Nikmati berita interaktif dan LIVE report 24 jam hanya di TribunX
Tribun

Pengamat CSIS: Masa Keemasan SBY Sudah Berlalu

Meskipun, elite Demokrat beralasan SBY menjadi magnet electoral pada pemilu 2019.

Penulis: Ferdinand Waskita
Editor: Hasanudin Aco
zoom-in Pengamat CSIS: Masa Keemasan SBY Sudah Berlalu
WARTA KOTA/HENRY LOPULALAN
Presiden RI ke-6 dan Ketua Umum Demokrat, Susilo Bambang Yudhoyono (SBY) memberi sambutan saat menghadiri Rapimnas ke II Insan Muda Demokrat Indonesia (IMDI) di Hotel Sahid, Jakarta Selatan, Jumat(24/4/2015). Organisasi sayap Partai Demokrat ini meminta SBY untuk memimpin Partai Demokrat sebagai Ketua Umum periode 2015-2020. WARTA KOTA/HENRY LOPULALAN 

TRIBUNNEWS.COM, JAKARTA - Pengamat politik dari Center for Strategic and International Studies (CSIS) Arya Fernandez mempertanyakan sikap Demokrat yang kembali mengusung Susilo Bambang Yudhoyono (SBY) menjadi ketua umum.

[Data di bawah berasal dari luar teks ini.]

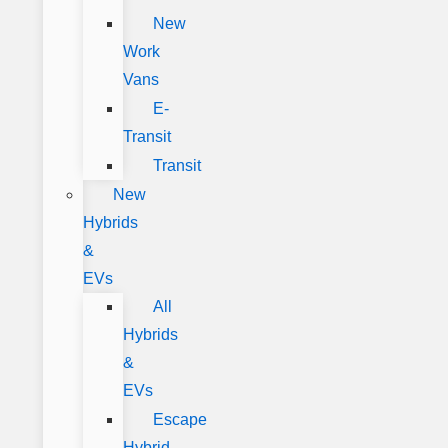
New
Work
Vans
E-
Transit
Transit
New
Hybrids
&
EVs
All
Hybrids
&
EVs
Escape
Hybrid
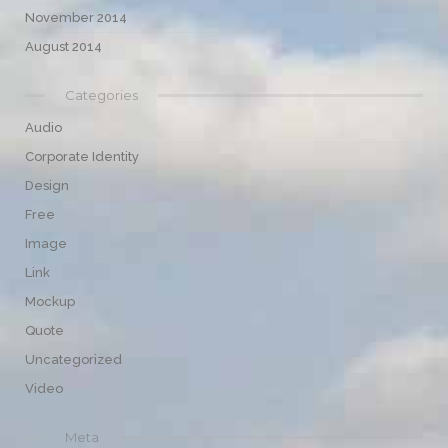
November 2014
August 2014
Categories
Audio
Corporate Identity
Design
Free
Image
Link
Mockup
Quote
Uncategorized
Video
Meta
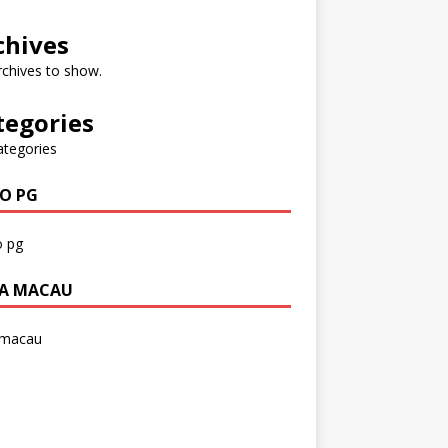
chives
chives to show.
tegories
ategories
O PG
 pg
A MACAU
 macau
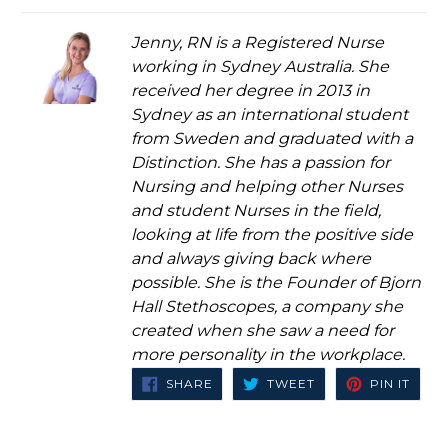
Jenny, RN is a Registered Nurse
working in Sydney Australia. She
received her degree in 2013 in
Sydney as an international student
from Sweden and graduated with a
Distinction. She has a passion for
Nursing and helping other Nurses
and student Nurses in the field,
looking at life from the positive side
and always giving back where
possible. She is the Founder of Bjorn
Hall Stethoscopes, a company she
created when she saw a need for
more personality in the workplace.
SHARE
TWEET
PIN
SHARE
TWEET
PIN IT
ON
ON
ON
FACEBOOK
TWITTER
PINT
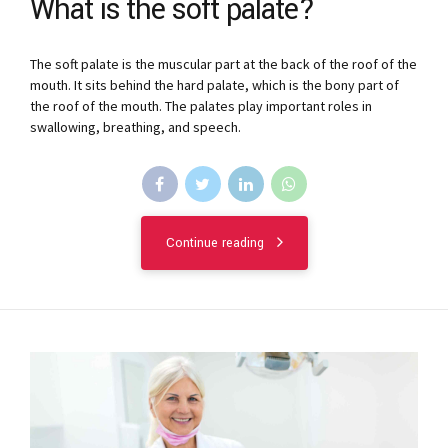
What is the soft palate?
The soft palate is the muscular part at the back of the roof of the
mouth. It sits behind the hard palate, which is the bony part of
the roof of the mouth. The palates play important roles in
swallowing, breathing, and speech.
Continue reading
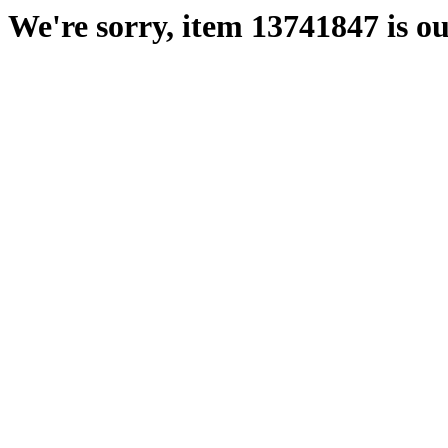
We're sorry, item 13741847 is ou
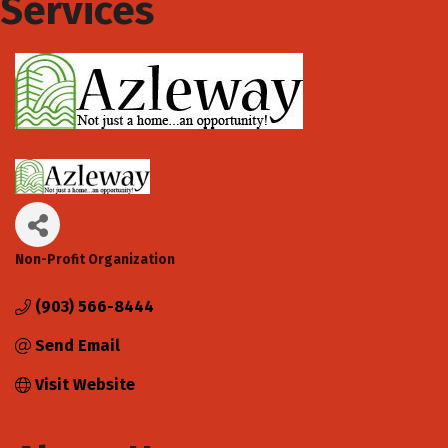
Services
Non-Profit Organization
Categories
(903) 566-8444
Send Email
Visit Website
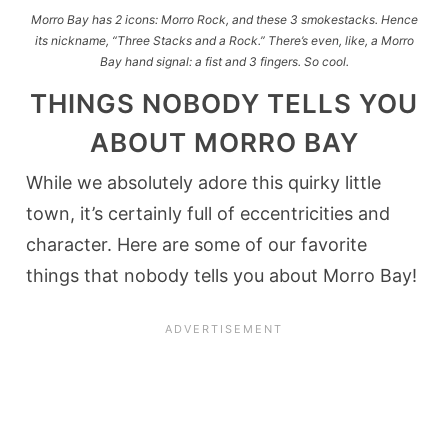
Morro Bay has 2 icons: Morro Rock, and these 3 smokestacks. Hence
its nickname, “Three Stacks and a Rock.” There’s even, like, a Morro
Bay hand signal: a fist and 3 fingers. So cool.
THINGS NOBODY TELLS YOU
ABOUT MORRO BAY
While we absolutely adore this quirky little
town, it’s certainly full of eccentricities and
character. Here are some of our favorite
things that nobody tells you about Morro Bay!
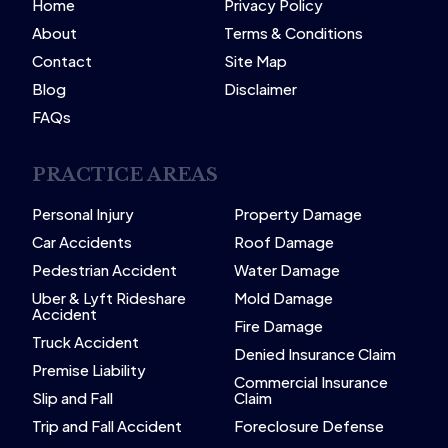
Home
Privacy Policy
About
Terms & Conditions
Contact
Site Map
Blog
Disclaimer
FAQs
PRACTICE AREAS
Personal Injury
Property Damage
Car Accidents
Roof Damage
Pedestrian Accident
Water Damage
Uber & Lyft Rideshare
Mold Damage
Accident
Fire Damage
Truck Accident
Denied Insurance Claim
Premise Liability
Commercial Insurance
Slip and Fall
Claim
Trip and Fall Accident
Foreclosure Defense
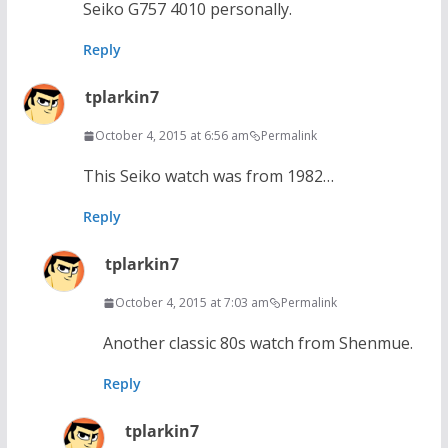
Seiko G757 4010 personally.
Reply
tplarkin7
October 4, 2015 at 6:56 am
Permalink
This Seiko watch was from 1982…
Reply
tplarkin7
October 4, 2015 at 7:03 am
Permalink
Another classic 80s watch from Shenmue.
Reply
tplarkin7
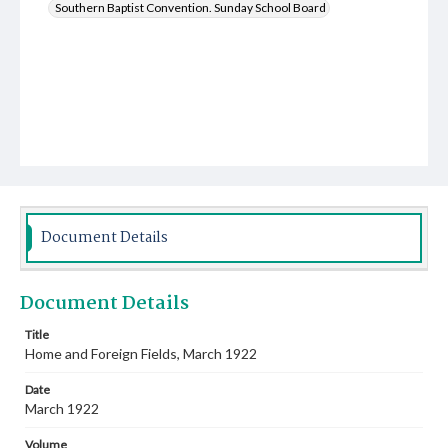
Southern Baptist Convention. Sunday School Board
Document Details
Document Details
Title
Home and Foreign Fields, March 1922
Date
March 1922
Volume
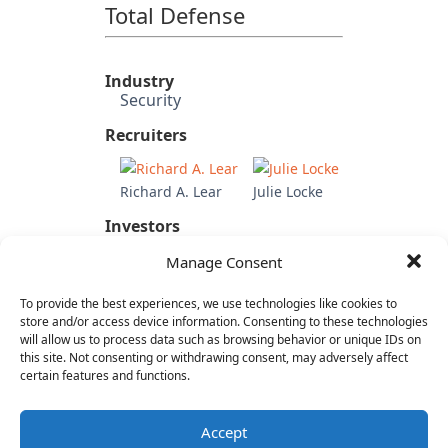
Total Defense
Industry
Security
Recruiters
Richard A. Lear
Julie Locke
Investors
Updata Partners
Manage Consent
Candidate's Previous
Experience
To provide the best experiences, we use technologies like cookies to
Untangle (COO)
store and/or access device information. Consenting to these technologies
SAP
will allow us to process data such as browsing behavior or unique IDs on
this site. Not consenting or withdrawing consent, may adversely affect
Adobe
certain features and functions.
Category
SaaS & Enterprise Software
Accept
Cloud & IT Infrastructure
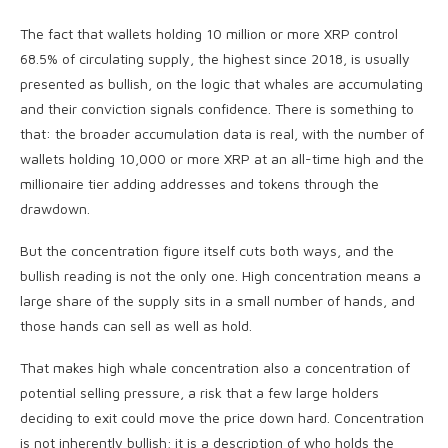
The fact that wallets holding 10 million or more XRP control
68.5% of circulating supply, the highest since 2018, is usually
presented as bullish, on the logic that whales are accumulating
and their conviction signals confidence. There is something to
that: the broader accumulation data is real, with the number of
wallets holding 10,000 or more XRP at an all-time high and the
millionaire tier adding addresses and tokens through the
drawdown.
But the concentration figure itself cuts both ways, and the
bullish reading is not the only one. High concentration means a
large share of the supply sits in a small number of hands, and
those hands can sell as well as hold.
That makes high whale concentration also a concentration of
potential selling pressure, a risk that a few large holders
deciding to exit could move the price down hard. Concentration
is not inherently bullish; it is a description of who holds the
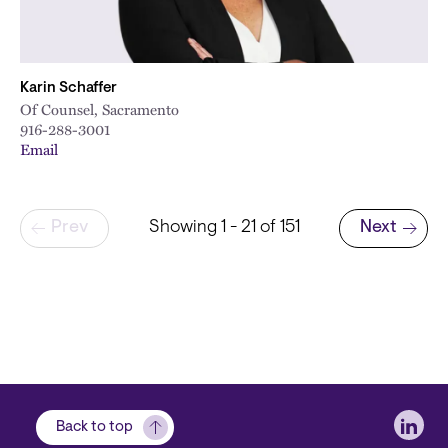
Karin Schaffer
Of Counsel, Sacramento
916-288-3001
Email
Pagination
Prev
Showing 1 - 21 of 151
Next
Next page
Soci
Back to top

Meskipun, elite Demokrat beralasan SBY menjadi magnet electoral pada pemilu 2019.

"Pertanyaannya, benarkah SBY jadi magnet elektoral. Alasan elite mendukung SBY karena menjadi magnet elektoral di Pemilu 2019," kata Arya dalam diskusi di Gedung DPR, Jakarta, Kamis (7/5/2015).

Arya mengatakan data CSIS memperlihatkan masa keemasan sudah berlalu di 2004 dan 2009. Ia menuturkan pada pemilu legislatif 2014, pemilih mayoritas memilih nama caleg ketimbang tanda gambar Demokrat.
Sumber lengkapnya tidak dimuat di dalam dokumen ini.